Three New ArXiv Papers Advance LLM Fine-Tuning and Reasoning Capabilities

New Research Addresses LLM Optimization Challenges

Three recent papers on arXiv explore different approaches to improving large language model capabilities:

Parameter-Efficient Fine-Tuning with Mixture of Space Experts

According to arXiv paper 2602.14490v1, researchers propose a new Parameter-Efficient Fine-Tuning (PEFT) method that addresses limitations of existing approaches.
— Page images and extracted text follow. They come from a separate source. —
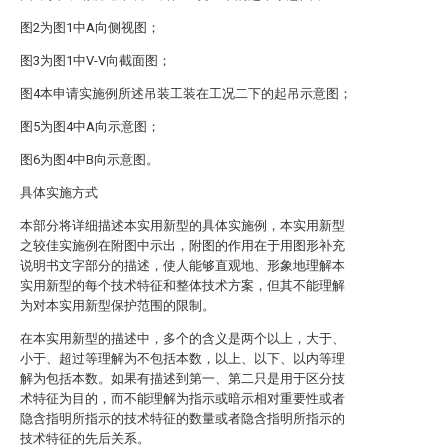
图2为图1中A向侧视图；
图3为图1中V-V向截面图；
图4本申请实施例所述吊装工装在工况二下的起吊示意图；
图5为图4中A向示意图；
图6为图4中B向示意图。
具体实施方式
本部分将详细描述本实用新型的具体实施例，本实用新型
之较佳实施例在附图中示出，附图的作用在于用图形补充
说明书文字部分的描述，使人能够直观地、形象地理解本
实用新型的每个技术特征和整体技术方案，但其不能理解
为对本实用新型保护范围的限制。
在本实用新型的描述中，多个的含义是两个以上，大于、
小于、超过等理解为不包括本数，以上、以下、以内等理
解为包括本数。如果有描述到第一、第二只是用于区分技
术特征为目的，而不能理解为指示或暗示相对重要性或者
隐含指明所指示的技术特征的数量或者隐含指明所指示的
技术特征的先后关系。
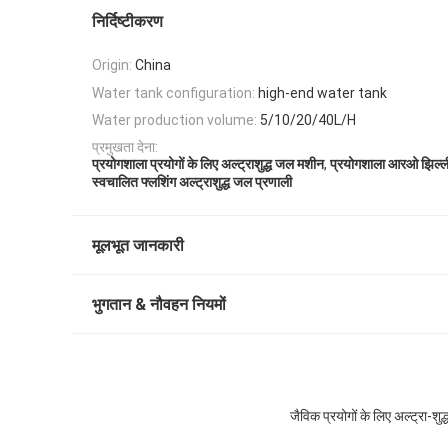
निर्दिष्टीकरण
Origin:
China
Water tank configuration:
high-end water tank
Water production volume:
5/10/20/40L/H
प्रमुखता देना:
,
प्रयोगशाला प्रयोगों के लिए अल्ट्राशुद्ध जल मशीन
प्रयोगशाला आरओ झिल्ल
स्वचालित फ्लशिंग अल्ट्राशुद्ध जल प्रणाली
मूलभूत जानकारी
भुगतान & नौवहन नियमों
जैविक प्रयोगों के लिए अल्ट्रा-श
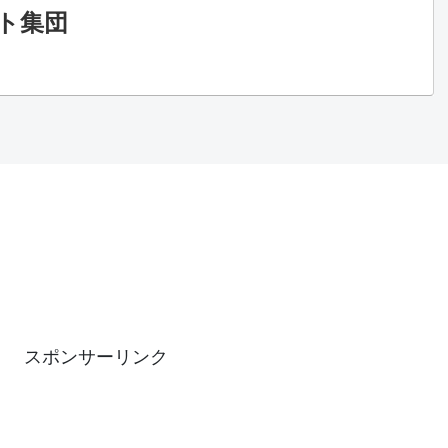
ト集団
スポンサーリンク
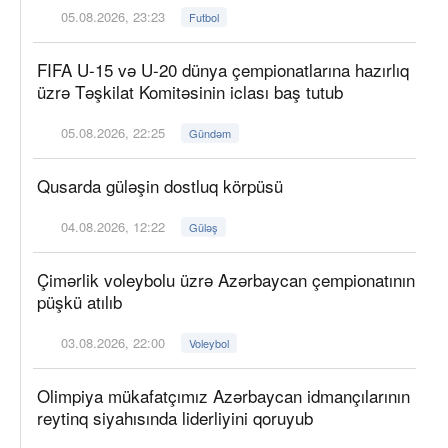
05.08.2026, 23:23
Futbol
FIFA U-15 və U-20 dünya çempionatlarına hazırlıq
üzrə Təşkilat Komitəsinin iclası baş tutub
05.08.2026, 22:25
Gündəm
Qusarda güləşin dostluq körpüsü
04.08.2026, 12:22
Güləş
Çimərlik voleybolu üzrə Azərbaycan çempionatının
püşkü atılıb
03.08.2026, 22:00
Voleybol
Olimpiya mükafatçımız Azərbaycan idmançılarının
reytinq siyahısında liderliyini qoruyub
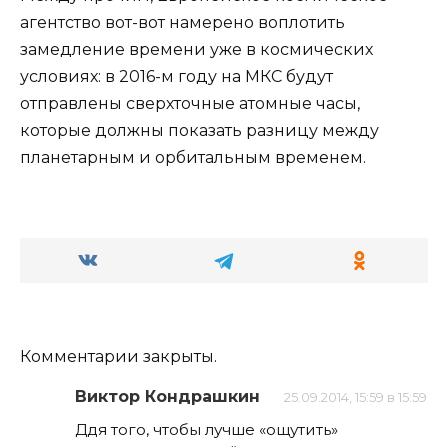
агентство вот-вот намерено воплотить
замедление времени уже в космических
условиях: в 2016-м году на МКС будут
отправлены сверхточные атомные часы,
которые должны показать разницу между
планетарным и орбитальным временем.
Комментарии закрыты.
Виктор Кондрашкин
25.09.2014, 15:59 в 15:59
Ддя того, чтобы лучше «ощутить»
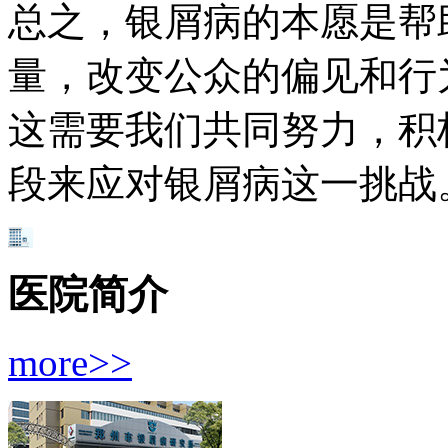
总之，银屑病的本愿是帮
量，改变公众的偏见和行
这需要我们共同努力，积
段来应对银屑病这一挑战
医院简介
more>>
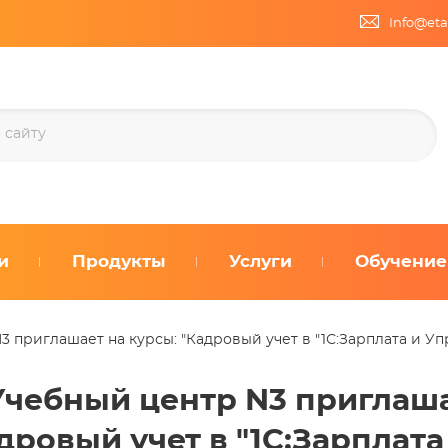
Info@eta
и
Продукты
Услуги
Обучение
3 приглашает на курсы: "Кадровый учет в "1С:Зарплата и Упр
Учебный центр N3 приглаша
дровый учет в "1С:Зарплат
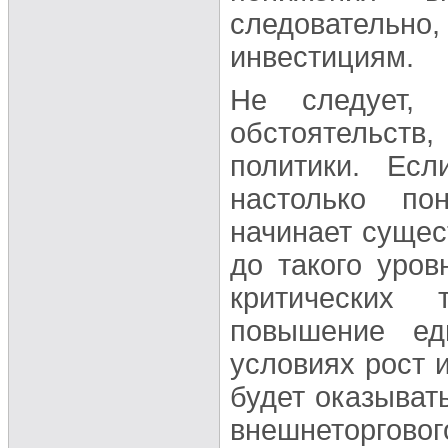
следовательно
инвестициям.
Не следует, 
обстоятельст
политики. Ес
настолько по
начинает сущес
до такого уров
критических 
повышение ед
условиях рост 
будет оказыват
внешнеторгов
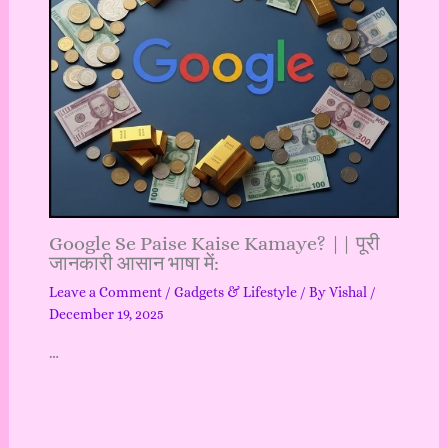
Google Se Paise Kaise Kamaye? || पूरी
जानकारी आसान भाषा में:
Leave a Comment
/
Gadgets & Lifestyle
/ By
Vishal
/
December 19, 2025
…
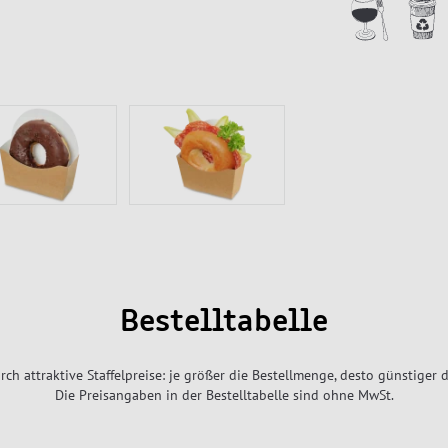
Bestelltabelle
rch attraktive Staffelpreise: je größer die Bestellmenge, desto günstiger d
Die Preisangaben in der Bestelltabelle sind ohne MwSt.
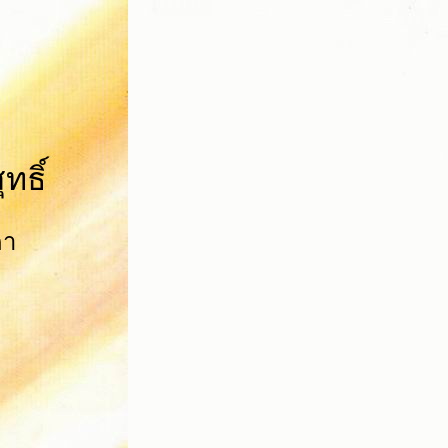
ทธิ์
ดา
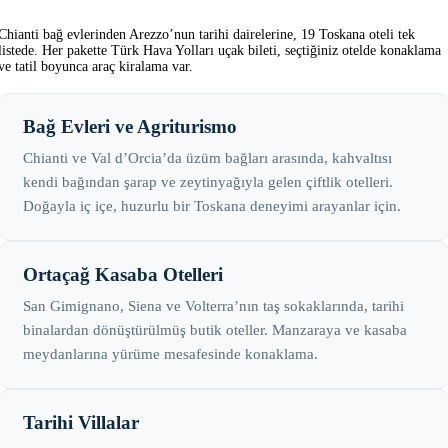
Chianti bağ evlerinden Arezzo’nun tarihi dairelerine, 19 Toskana oteli tek
listede. Her pakette Türk Hava Yolları uçak bileti, seçtiğiniz otelde konaklama
ve tatil boyunca araç kiralama var.
Bağ Evleri ve Agriturismo
Chianti ve Val d’Orcia’da üzüm bağları arasında, kahvaltısı
kendi bağından şarap ve zeytinyağıyla gelen çiftlik otelleri.
Doğayla iç içe, huzurlu bir Toskana deneyimi arayanlar için.
Ortaçağ Kasaba Otelleri
San Gimignano, Siena ve Volterra’nın taş sokaklarında, tarihi
binalardan dönüştürülmüş butik oteller. Manzaraya ve kasaba
meydanlarına yürüme mesafesinde konaklama.
Tarihi Villalar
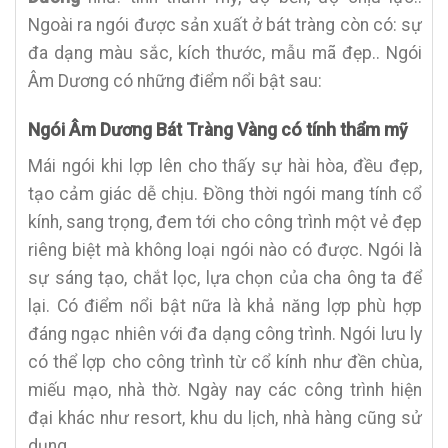
Ngoài ra ngói được sản xuất ở bát tràng còn có: sự
đa dạng màu sắc, kích thước, mẫu mã đẹp.. Ngói
Âm Dương có những điểm nổi bật sau:
Ngói Âm Dương Bát Tràng Vàng có tính thẩm mỹ
Mái ngói khi lợp lên cho thấy sự hài hòa, đều đẹp,
tạo cảm giác dễ chịu. Đồng thời ngói mang tính cổ
kính, sang trọng, đem tới cho công trình một vẻ đẹp
riêng biệt mà không loại ngói nào có được. Ngói là
sự sáng tạo, chắt lọc, lựa chọn của cha ông ta để
lại. Có điểm nổi bật nữa là khả năng lợp phù hợp
đáng ngạc nhiên với đa dạng công trình. Ngói lưu ly
có thể lợp cho công trình từ cổ kính như đền chùa,
miếu mạo, nhà thờ. Ngày nay các công trình hiện
đại khác như resort, khu du lịch, nhà hàng cũng sử
dụng.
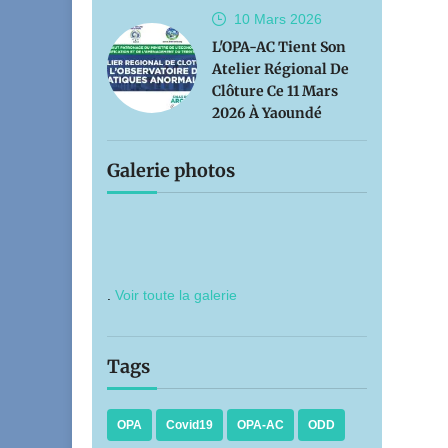
10 Mars
2026
L'OPA-AC Tient Son
Atelier Régional De
Clôture Ce 11 Mars
2026 À Yaoundé
Galerie photos
.
Voir toute la galerie
Tags
OPA
Covid19
OPA-AC
ODD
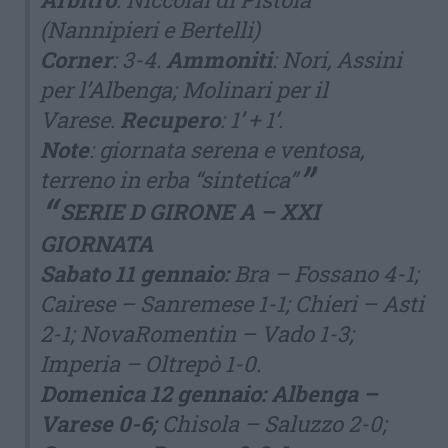
(Nannipieri e Bertelli)
Corner
: 3-4.
Ammoniti
: Nori, Assini
per l’Albenga; Molinari per il
Varese.
Recupero
: 1’ + 1’.
Note
: giornata serena e ventosa,
terreno in erba “sintetica”
SERIE D GIRONE A – XXI
GIORNATA
Sabato 11 gennaio:
Bra – Fossano 4-1;
Cairese – Sanremese 1-1; Chieri – Asti
2-1; NovaRomentin – Vado 1-3;
Imperia – Oltrepò 1-0.
Domenica 12 gennaio: Albenga –
Varese 0-6;
Chisola – Saluzzo 2-0;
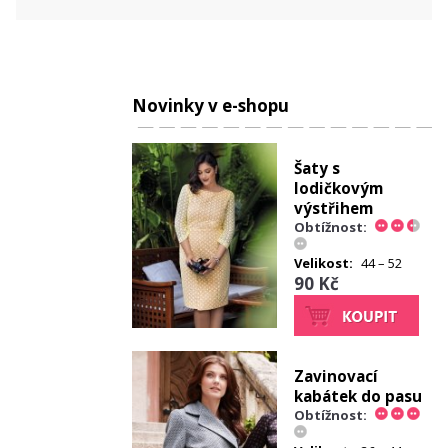
Novinky v e-shopu
Šaty s
lodičkovým
výstřihem
Obtížnost:
Velikost:
44 – 52
90 Kč
Zavinovací
kabátek do pasu
Obtížnost:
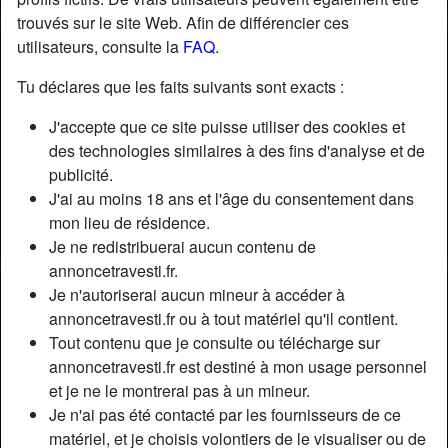
trouvés sur le site Web. Afin de différencier ces
utilisateurs, consulte la
FAQ
.
Tu déclares que les faits suivants sont exacts :
J'accepte que ce site puisse utiliser des cookies et
des technologies similaires à des fins d'analyse et de
publicité.
J'ai au moins 18 ans et l'âge du consentement dans
mon lieu de résidence.
Je ne redistribuerai aucun contenu de
annoncetravesti.fr.
Je n'autoriserai aucun mineur à accéder à
Nickname:
LaetitiaPhilidor
annoncetravesti.fr ou à tout matériel qu'il contient.
Âge:
53
Tout contenu que je consulte ou télécharge sur
Pays:
France
annoncetravesti.fr est destiné à mon usage personnel
Département:
Lot
et je ne le montrerai pas à un mineur.
Sexe:
Transexuelle
Je n'ai pas été contacté par les fournisseurs de ce
Sexualité:
Bisexuel(le)
matériel, et je choisis volontiers de le visualiser ou de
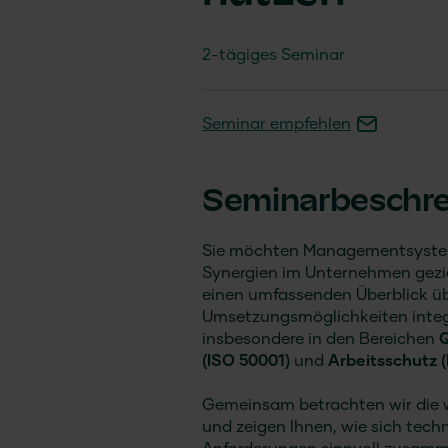
2-tägiges Seminar
Seminar empfehlen
Seminarbeschr
Sie möchten Managementsysteme
Synergien im Unternehmen gezie
einen umfassenden Überblick ü
Umsetzungsmöglichkeiten integ
insbesondere in den Bereichen
Q
(ISO 50001)
und
Arbeitsschutz 
Gemeinsam betrachten wir die 
und zeigen Ihnen, wie sich tech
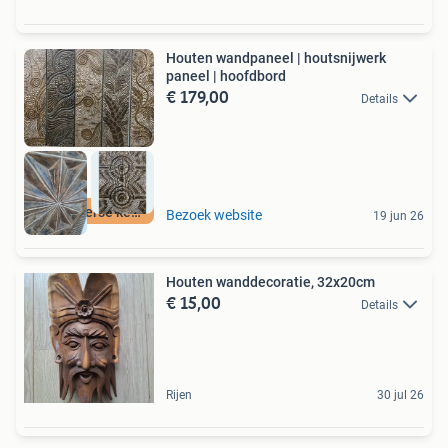
Houten wandpaneel | houtsnijwerk
paneel | hoofdbord
€ 179,00
Details
Hele diverse keus
Bezoek website
19 jun 26
Houten wanddecoratie, 32x20cm
€ 15,00
Details
Rijen
30 jul 26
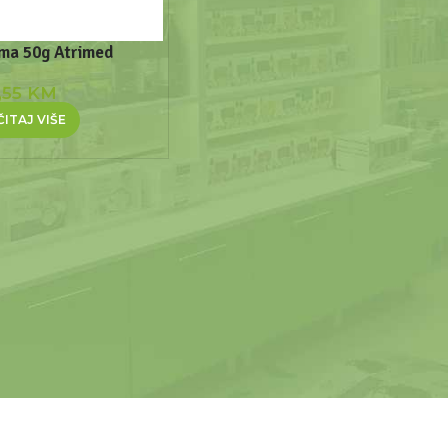
ema 50g Atrimed
,55
KM
ITAJ VIŠE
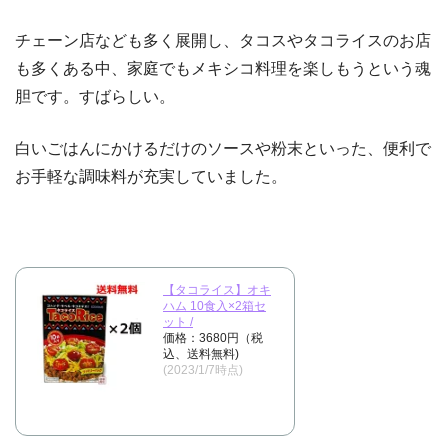
チェーン店なども多く展開し、タコスやタコライスのお店
も多くある中、家庭でもメキシコ料理を楽しもうという魂
胆です。すばらしい。
白いごはんにかけるだけのソースや粉末といった、便利で
お手軽な調味料が充実していました。
【タコライス】オキ
ハム 10食入×2箱セ
ット /
価格：3680円（税
込、送料無料)
(2023/1/7時点)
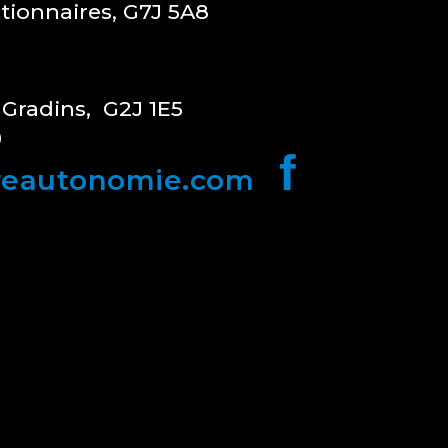
ctionnaires, G7J 5A8
 Gradins, G2J 1E5
0
f
reautonomie.com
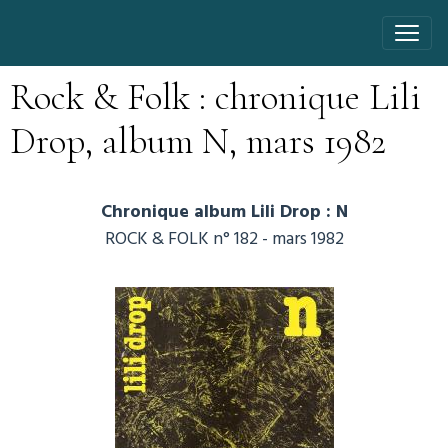
Rock & Folk : chronique Lili
Drop, album N, mars 1982
Chronique album Lili Drop : N
ROCK & FOLK n° 182 - mars 1982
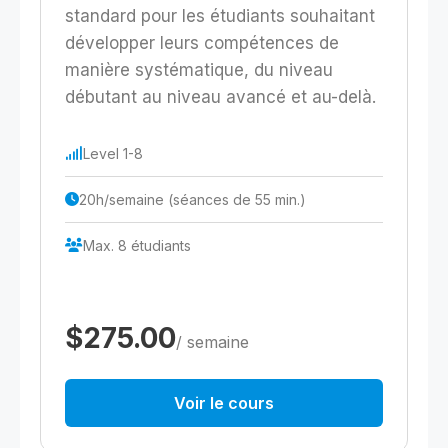
standard pour les étudiants souhaitant
développer leurs compétences de
manière systématique, du niveau
débutant au niveau avancé et au-delà.
Level 1-8
20h/semaine (séances de 55 min.)
Max. 8 étudiants
$275.00
/ semaine
Voir le cours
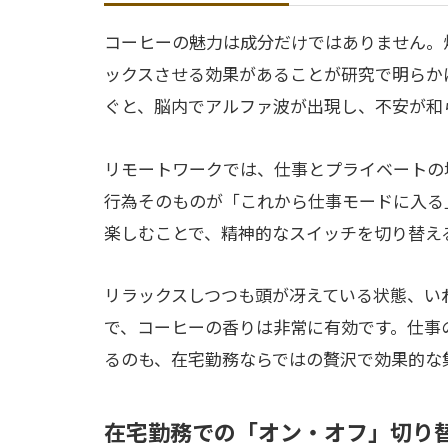
コーヒーの魅力は成分だけではありません。
ックスさせる効果があることが研究で明らか
ぐと、脳内でアルファ波が出現し、不安が和
リモートワークでは、仕事とプライベートの
行為そのものが「これから仕事モードに入る
楽しむことで、精神的なスイッチを切り替え
リラックスしつつも頭が冴えている状態、い
で、コーヒーの香りは非常に有効です。仕事
るのも、在宅勤務ならではの贅沢で効果的な
在宅勤務での「オン・オフ」切り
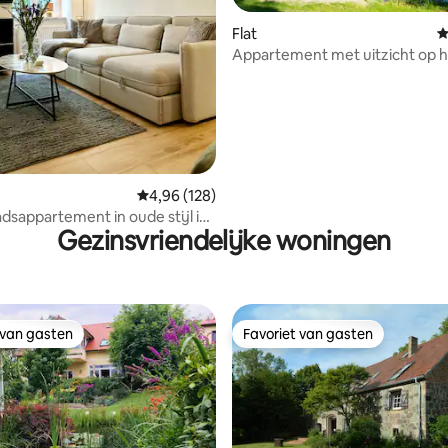
Flat
G
Appartement met uitzicht op 
 van 4,86 op 5, 488 recensies
en een groot balkon
Gemiddelde beoordeling van 4,96 op 5, 128 r
4,96 (128)
tadsappartement in oude stijl in
Gezinsvriendelijke woningen
r Berg
 van gasten
Favoriet van gasten
 van gasten
Favoriet van gasten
The paper notes that “existing PEFT methods mainly operate in Euclidean space,” suggesting their method explores alternative mathematical frameworks for fine-tuning LLMs on downstream tasks.

On-Policy Supervised Fine-Tuning for Reasoning

ArXiv paper 2602.13407v1 examines Large Reasoning Models (LRMs), which the authors state “are commonly trained with reinforcement learning (RL) to explore long chain-of-thought reasoning, achieving strong performance at high computational cost.” The research indicates that “recent methods add multi-reward objectives to jointly optimize” these models, aiming to improve reasoning efficiency.

REDSearcher Framework for Search Agents

The third paper (arXiv 2602.14234v1) introduces REDSearcher, described as “a scalable and cost-efficient framework for long-horizon search agents.” According to the abstract, the research addresses how “large language models are transitioning from general-purpose knowledge engines to real-world problem solvers,” with the “central bottleneck” being “the extreme sparsity of high-quality search trajectories” when optimizing for deep search tasks.